TERBİYESİ

 

TERBİYE

 Her insanın geleceği çocukluk ve gençlik çağlarındaki intibâ ve tesirlerle sımsıkı alâkalıdır. Çocuklar ve gençler yüksek duygularla coşup şahlanacakları bir iklimde yetişiyorlarsa zihnî ve fikrî durumları itibariyle diri, ahlâk ve fazilet itibariyle de örnek olacaklardır.

İnsan, duygularının pes şeylerden uzak olduğu ölçüde insandır. Kalbi kötü duyguların baskısı altında, ruhu nefsanîliğin cenderesine takılmış kimseler, sûretâ insan görünseler bile düşünmek îcab edecektir. Terbiyenin bedene ait olan kısmını hemen hemen herkes bilir ama, asıl işe yarayan fikrî ve hissî terbiyeyi anlayan çok azdır. Oysaki, birinci şıkda daha ziyâde adalî güçleriyle beden insanları, ikinci şıkda ise ruh ve ma’nâ insanları yetişir.

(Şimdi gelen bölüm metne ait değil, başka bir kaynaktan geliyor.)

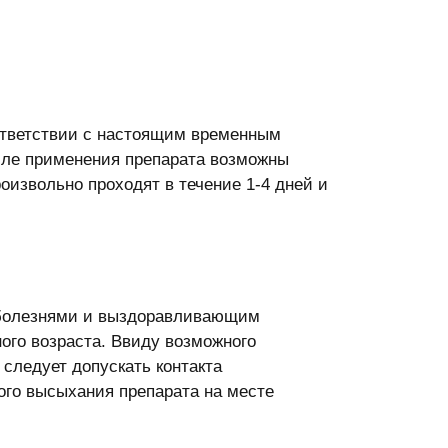
ответствии с настоящим временным
осле применения препарата возможны
оизвольно проходят в течение 1-4 дней и
болезнями и выздоравливающим
ого возраста. Ввиду возможного
 следует допускать контакта
ого высыхания препарата на месте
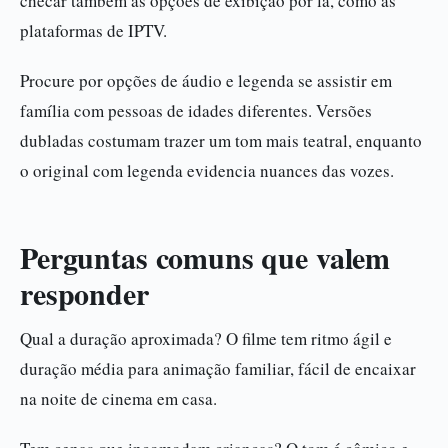
checar também as opções de exibição por lá, como as
plataformas de IPTV.
Procure por opções de áudio e legenda se assistir em
família com pessoas de idades diferentes. Versões
dubladas costumam trazer um tom mais teatral, enquanto
o original com legenda evidencia nuances das vozes.
Perguntas comuns que valem
responder
Qual a duração aproximada? O filme tem ritmo ágil e
duração média para animação familiar, fácil de encaixar
na noite de cinema em casa.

Bir milletin ıslahına, fenaları imhâ etmekle değil; nesilleri millî kültür ve millî terbiye ile insanlığa yükselterek hizmet edilmelidir. Din, tarih şuuru ve gelenekler halîtasından ibaret mukaddes bir tohumu, yurdun dörtbir bucağında çimlendirmedikten sonra, imhâ edilen her fenanın yerinde birkaç tane yenisi bitecektir.

Çocuklara okutulacak kitaplar, şiir olsun nesir olsun, düşünceye kuvvet, ruha metânet, ümit ve azme fer verecek mahiyette olmalıdır ki, iradeleri güçlü, fikirleri sağlam nesillere sahip olabilelim.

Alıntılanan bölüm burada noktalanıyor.